ANKARA (Reuters) – Turkey foreign minister criticised on Tuesday the U.S. renewal of sanctions on Iran’s oil and shipping industries, saying it was dangerous to isolate Iran and unfair to punish its people, Anadolu news agency reported.
Mevlut Cavusoglu’s comments to reporters in Japan came a day after Washington reimposed sanctions, abandoning a 2015 deal between world powers and Iran over its nuclear programme, while temporarily allowing major customers including Turkey to keep buying crude from the Islamic Republic.
“We do not believe any result can be reached with sanctions. I think meaningful dialogue and talks are more useful than sanctions,” he said.
The decision by U.S President Donald Trump aims to hit Iran’s oil-dependent economy and force Tehran to quash not only its nuclear ambitions and ballistic missile programme but also its support for militant proxies in Syria, Yemen, Lebanon and other parts of the Middle East.
Washington has pledged to eventually halt all purchases of crude oil from Iran globally but for now it said eight countries – China, India, South Korea, Japan, Italy, Greece, Taiwan and Turkey – can continue imports without penalty.

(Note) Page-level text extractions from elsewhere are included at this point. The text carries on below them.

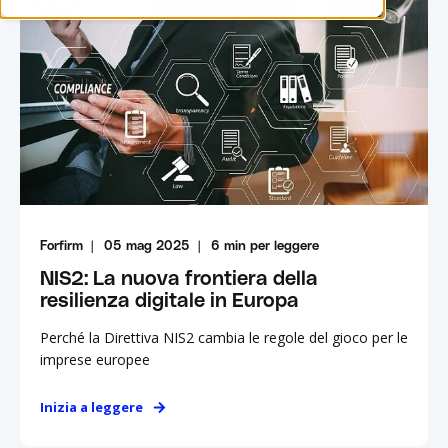
Forfirm
05 mag 2025
6
min per leggere
NIS2: La nuova frontiera della
resilienza digitale in Europa
Perché la Direttiva NIS2 cambia le regole del gioco per le
imprese europee
Inizia a leggere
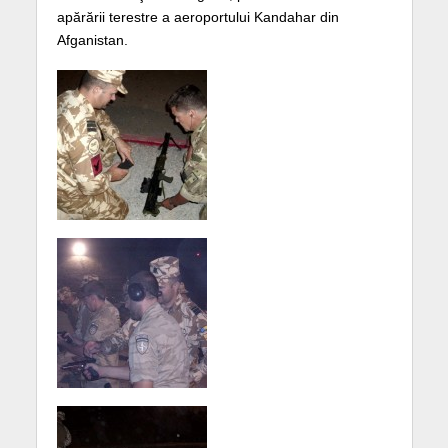
apărării terestre a aeroportului Kandahar din
Afganistan.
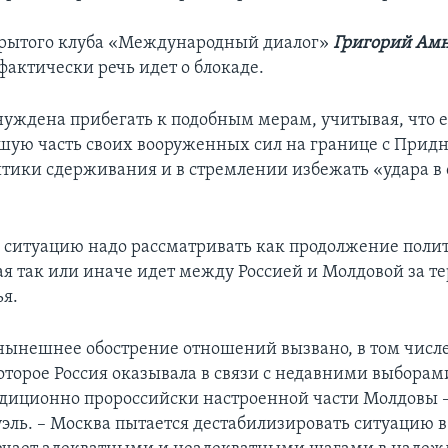
крытого клуба «Международный диалог»
Григорий Амн
 фактически речь идет о блокаде.
уждена прибегать к подобным мерам, учитывая, что 
шую часть своих вооруженных сил на границе с Придн
итики сдерживания и в стремлении избежать «удара в 
д, ситуацию надо рассматривать как продолжение поли
ая так или иначе идет между Россией и Молдовой за 
я.
 нынешнее обострение отношений вызвано, в том числе
оторое Россия оказывала в связи с недавними выборам
адиционно пророссийски настроенной части Молдовы – В
эль. – Москва пытается дестабилизировать ситуацию в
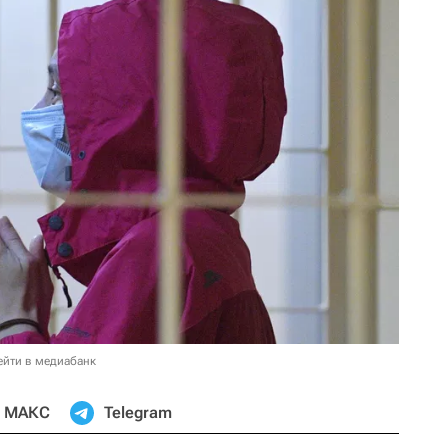
ейти в медиабанк
МАКС
Telegram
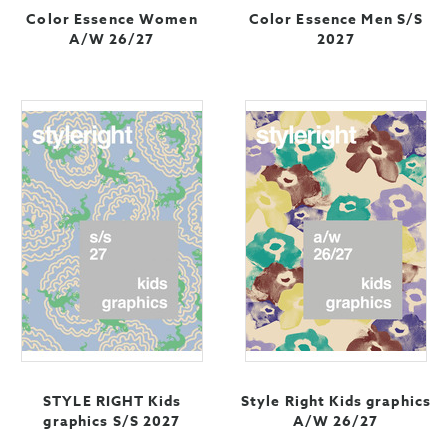
Color Essence Women
Color Essence Men S/S
A/W 26/27
2027
STYLE RIGHT Kids
Style Right Kids graphics
graphics S/S 2027
A/W 26/27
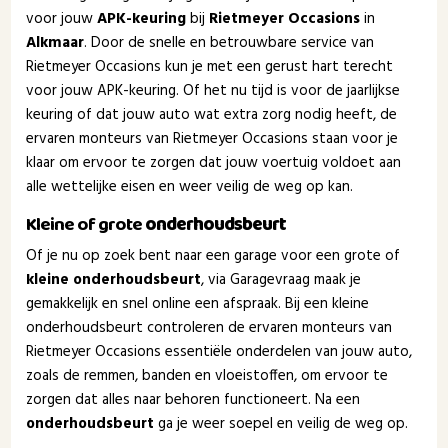
voor jouw
APK-keuring
bij
Rietmeyer Occasions
in
Alkmaar
. Door de snelle en betrouwbare service van
Rietmeyer Occasions kun je met een gerust hart terecht
voor jouw APK-keuring. Of het nu tijd is voor de jaarlijkse
keuring of dat jouw auto wat extra zorg nodig heeft, de
ervaren monteurs van Rietmeyer Occasions staan voor je
klaar om ervoor te zorgen dat jouw voertuig voldoet aan
alle wettelijke eisen en weer veilig de weg op kan.
Kleine of grote
onderhoudsbeurt
Of je nu op zoek bent naar een garage voor een grote of
kleine onderhoudsbeurt
, via Garagevraag maak je
gemakkelijk en snel online een afspraak. Bij een kleine
onderhoudsbeurt controleren de ervaren monteurs van
Rietmeyer Occasions essentiële onderdelen van jouw auto,
zoals de remmen, banden en vloeistoffen, om ervoor te
zorgen dat alles naar behoren functioneert. Na een
onderhoudsbeurt
ga je weer soepel en veilig de weg op.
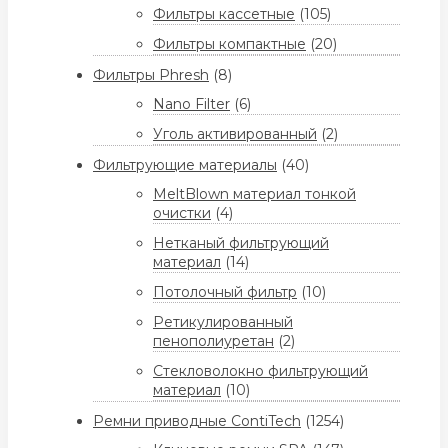
Фильтры кассетные
(105)
Фильтры компактные
(20)
Фильтры Phresh
(8)
Nano Filter
(6)
Уголь активированный
(2)
Фильтрующие материалы
(40)
MeltBlown материал тонкой
очистки
(4)
Нетканый фильтрующий
материал
(14)
Потолочный фильтр
(10)
Ретикулированный
пенополиуретан
(2)
Стекловолокно фильтрующий
материал
(10)
Ремни приводные ContiTech
(1254)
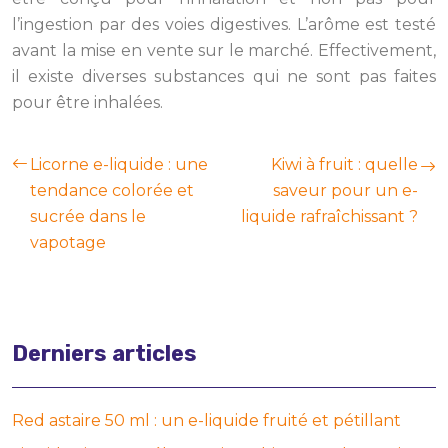
l’ingestion par des voies digestives. L’arôme est testé
avant la mise en vente sur le marché. Effectivement,
il existe diverses substances qui ne sont pas faites
pour être inhalées.
Licorne e-liquide : une
Kiwi à fruit : quelle
tendance colorée et
saveur pour un e-
sucrée dans le
liquide rafraîchissant ?
vapotage
Derniers articles
Red astaire 50 ml : un e-liquide fruité et pétillant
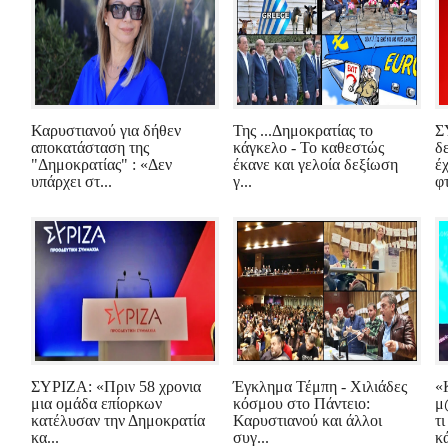
Καρυστιανού για δήθεν
Της ...Δημοκρατίας το
Σ
αποκατάσταση της
κάγκελο - Το καθεστώς
δ
"Δημοκρατίας" : «Δεν
έκανε και γελοία δεξίωση
έ
υπάρχει στ...
γ...
φτ
ΣΥΡΙΖΑ: «Πριν 58 χρονια
Έγκλημα Τέμπη - Χιλιάδες
«
μια ομάδα επίορκων
κόσμου στο Πάντειο:
μ
κατέλυσαν την Δημοκρατία
Καρυστιανού και άλλοι
τ
κα...
συγ...
κά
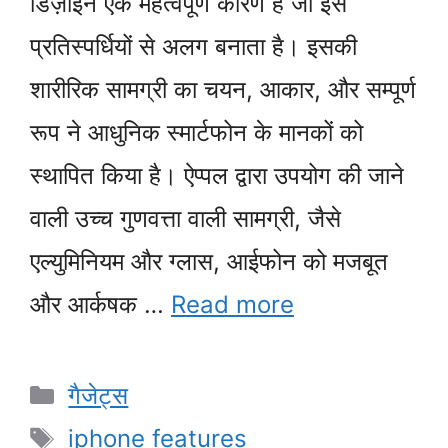
डिज़ाइन एक महत्वपूर्ण कारण है जो इसे
प्रतिस्पर्धियों से अलग बनाता है। इसकी
शारीरिक सामग्री का चयन, आकार, और सम्पूर्ण
रूप ने आधुनिक स्मार्टफोन के मानकों को
स्थापित किया है। ऐप्पल द्वारा उपयोग की जाने
वाली उच्च गुणवत्ता वाली सामग्री, जैसे
एल्युमिनियम और ग्लास, आईफोन को मजबूत
और आर्कषक …
Read more
Categories
गैजेट्स
Tags
iphone features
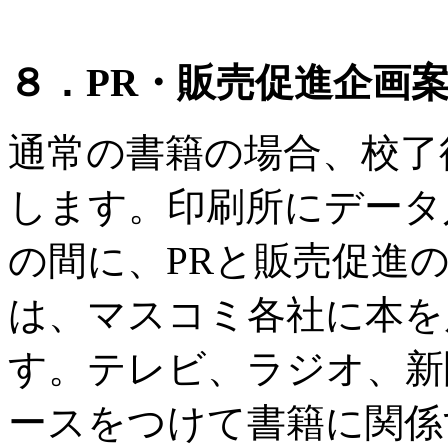
８．PR・販売促進企画
通常の書籍の場合、校了
します。印刷所にデータ
の間に、PRと販売促進
は、マスコミ各社に本を
す。テレビ、ラジオ、新
ースをつけて書籍に関係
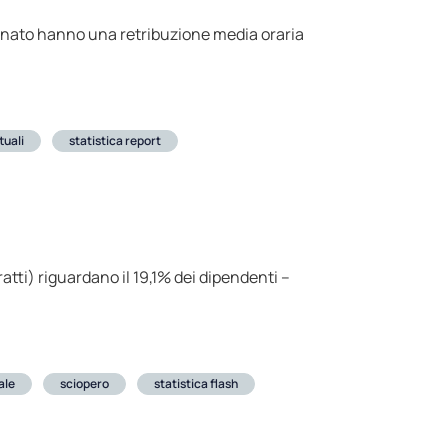
minato hanno una retribuzione media oraria
tuali
statistica report
ratti) riguardano il 19,1% dei dipendenti –
ale
sciopero
statistica flash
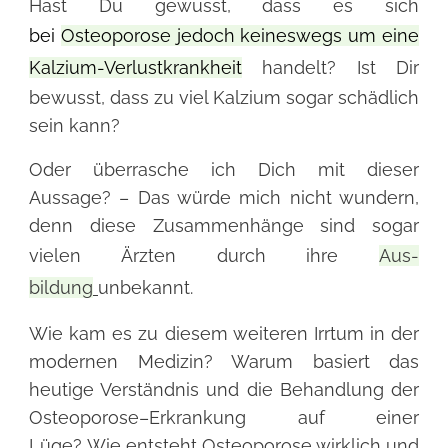
Hast Du gewusst, dass es sich
bei
Osteoporose jedoch keineswegs um eine
Kalzium-Verlustkrankheit
handelt? Ist Dir
bewusst, dass zu
viel Kalzium sogar schädlich
sein kann
?
Oder überrasche ich Dich mit dieser
Aussage? – Das würde mich nicht wundern,
denn diese Zusammenhänge sind sogar
vielen Ärzten durch ihre
Aus-
bildung
unbekannt.
Wie kam es zu diesem weiteren Irrtum in der
modernen Medizin? Warum basiert das
heutige Verständnis und die Behandlung der
Osteoporose–Erkrankung auf einer
Lüge?
Wie entsteht Osteoporose wirklich und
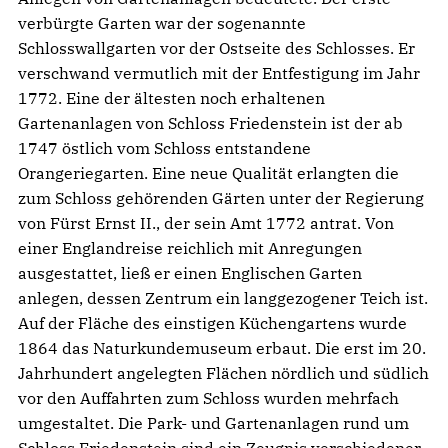
verbürgte Garten war der sogenannte
Schlosswallgarten vor der Ostseite des Schlosses. Er
verschwand vermutlich mit der Entfestigung im Jahr
1772. Eine der ältesten noch erhaltenen
Gartenanlagen von Schloss Friedenstein ist der ab
1747 östlich vom Schloss entstandene
Orangeriegarten. Eine neue Qualität erlangten die
zum Schloss gehörenden Gärten unter der Regierung
von Fürst Ernst II., der sein Amt 1772 antrat. Von
einer Englandreise reichlich mit Anregungen
ausgestattet, ließ er einen Englischen Garten
anlegen, dessen Zentrum ein langgezogener Teich ist.
Auf der Fläche des einstigen Küchengartens wurde
1864 das Naturkundemuseum erbaut. Die erst im 20.
Jahrhundert angelegten Flächen nördlich und südlich
vor den Auffahrten zum Schloss wurden mehrfach
umgestaltet. Die Park- und Gartenanlagen rund um
Schloss Friedenstein sind ein Zeugnis verschiedener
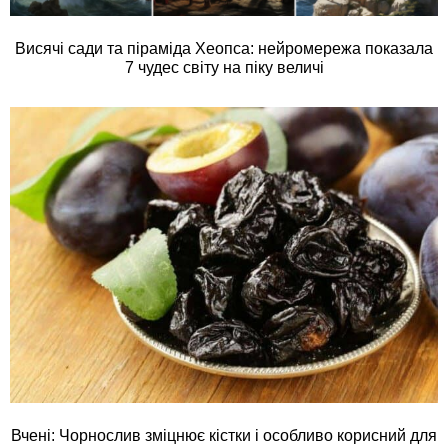
Висячі сади та піраміда Хеопса: нейромережа показала
7 чудес світу на піку величі
Вчені: Чорнослив зміцнює кістки і особливо корисний для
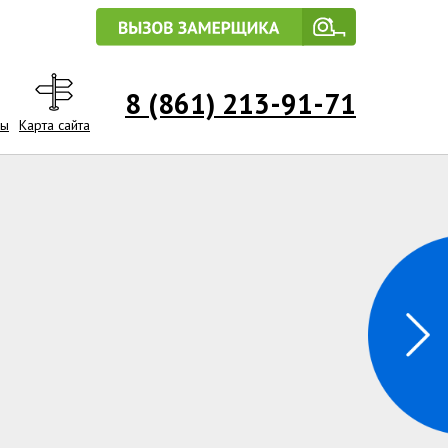
8 (861) 213-91-71
сы
Карта сайта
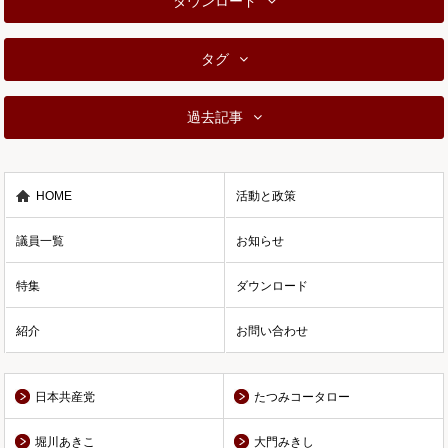
ダウンロード
タグ
過去記事
HOME
活動と政策
議員一覧
お知らせ
特集
ダウンロード
紹介
お問い合わせ
日本共産党
たつみコータロー
堀川あきこ
大門みきし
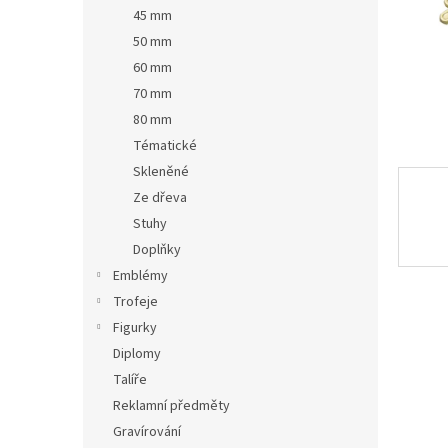
n
45 mm
e
50 mm
l
60 mm
70 mm
80 mm
Tématické
Skleněné
Ze dřeva
Stuhy
Doplňky
Emblémy
Trofeje
Figurky
Diplomy
Talíře
Reklamní předměty
Gravírování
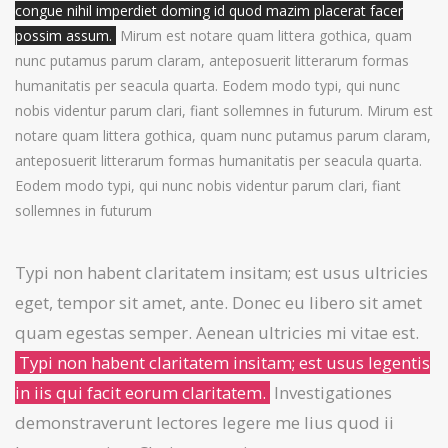
congue nihil imperdiet doming id quod mazim placerat facer
possim assum.
Mirum est notare quam littera gothica, quam
nunc putamus parum claram, anteposuerit litterarum formas
humanitatis per seacula quarta. Eodem modo typi, qui nunc
nobis videntur parum clari, fiant sollemnes in futurum. Mirum est
notare quam littera gothica, quam nunc putamus parum claram,
anteposuerit litterarum formas humanitatis per seacula quarta.
Eodem modo typi, qui nunc nobis videntur parum clari, fiant
sollemnes in futurum
Typi non habent claritatem insitam; est usus ultricies
eget, tempor sit amet, ante. Donec eu libero sit amet
quam egestas semper. Aenean ultricies mi vitae est.
Typi non habent claritatem insitam; est usus legentis
in iis qui facit eorum claritatem.
Investigationes
demonstraverunt lectores legere me lius quod ii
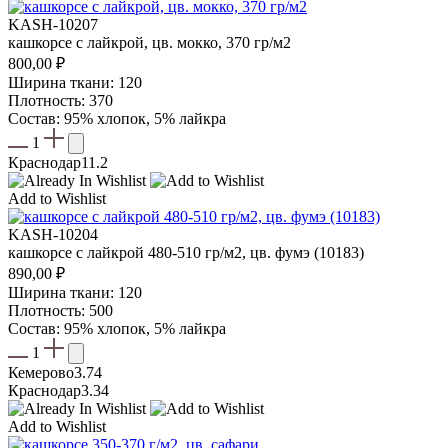
KASH-10207
кашкорсе с лайкрой, цв. мокко, 370 гр/м2
800,00
₽
Ширина ткани: 120
Плотность: 370
Состав: 95% хлопок, 5% лайкра
1
Краснодар
11.2
Add to Wishlist
KASH-10204
кашкорсе с лайкрой 480-510 гр/м2, цв. фумэ (10183)
890,00
₽
Ширина ткани: 120
Плотность: 500
Состав: 95% хлопок, 5% лайкра
1
Кемерово
3.74
Краснодар
3.34
Add to Wishlist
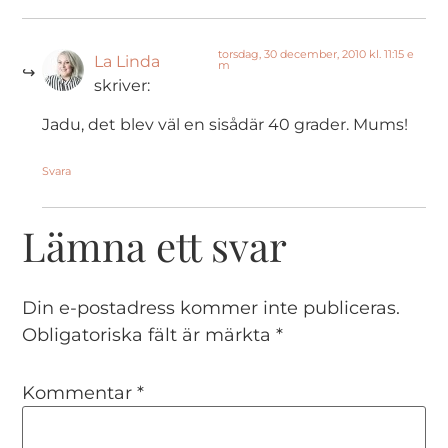
torsdag, 30 december, 2010 kl. 11:15 e
La Linda
m
skriver:
Jadu, det blev väl en sisådär 40 grader. Mums!
Svara
Lämna ett svar
Din e-postadress kommer inte publiceras.
Obligatoriska fält är märkta
*
Kommentar
*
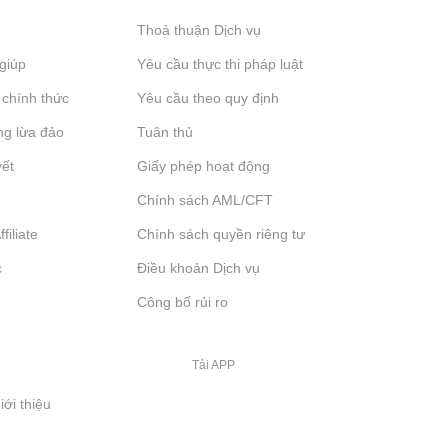
Thoả thuận Dịch vụ
giúp
Yêu cầu thực thi pháp luật
 chính thức
Yêu cầu theo quy định
ng lừa đảo
Tuân thủ
yết
Giấy phép hoạt động
Chính sách AML/CFT
filiate
Chính sách quyền riêng tư
c
Điều khoản Dịch vụ
Công bố rủi ro
Tải APP
iới thiệu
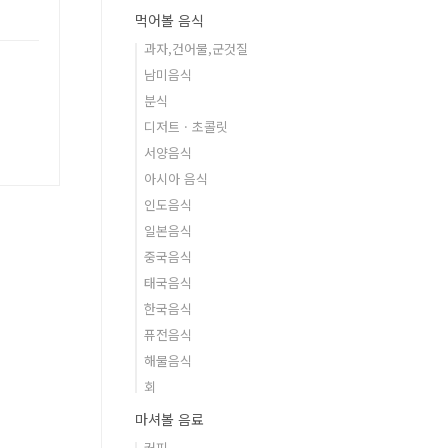
먹어볼 음식
과자,건어물,군것질
남미음식
분식
디저트 · 초콜릿
서양음식
아시아 음식
인도음식
일본음식
중국음식
태국음식
한국음식
퓨전음식
해물음식
회
마셔볼 음료
커피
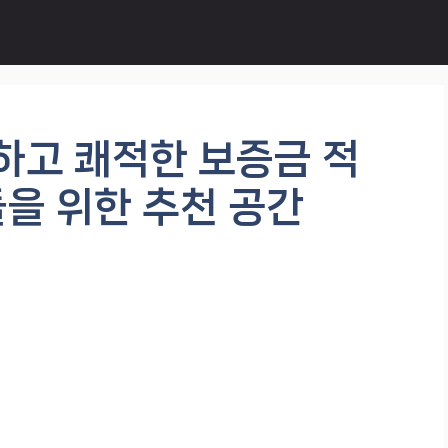
하고 쾌적한 보증금 적
들을 위한 추천 공간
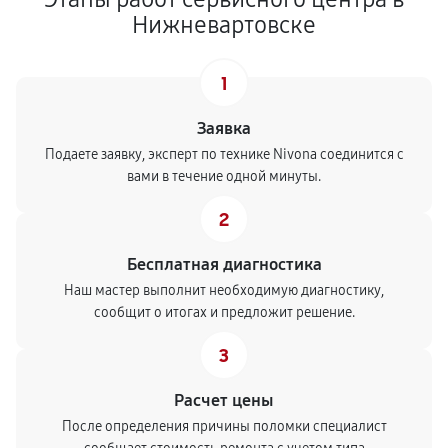
Нижневартовске
1
Заявка
Подаете заявку, эксперт по технике Nivona соединится с
вами в течение одной минуты.
2
Бесплатная диагностика
Наш мастер выполнит необходимую диагностику,
сообщит о итогах и предложит решение.
3
Расчет цены
После определения причины поломки специалист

Crude exports contribute one-third of Iran’s government revenues.
Turkey depends heavily on imports to meet its energy needs and neighboring Iran has been one of its main sources of oil because of its proximity, crude quality and favorable price differentials, traders say.
Cavusoglu also said it was not that easy for countries including Turkey and Japan to diversify energy resources to comply with the sanctions.
“Not only neighbouring countries but many countries from many regions of the world are being impacted by these unilateral sanctions.”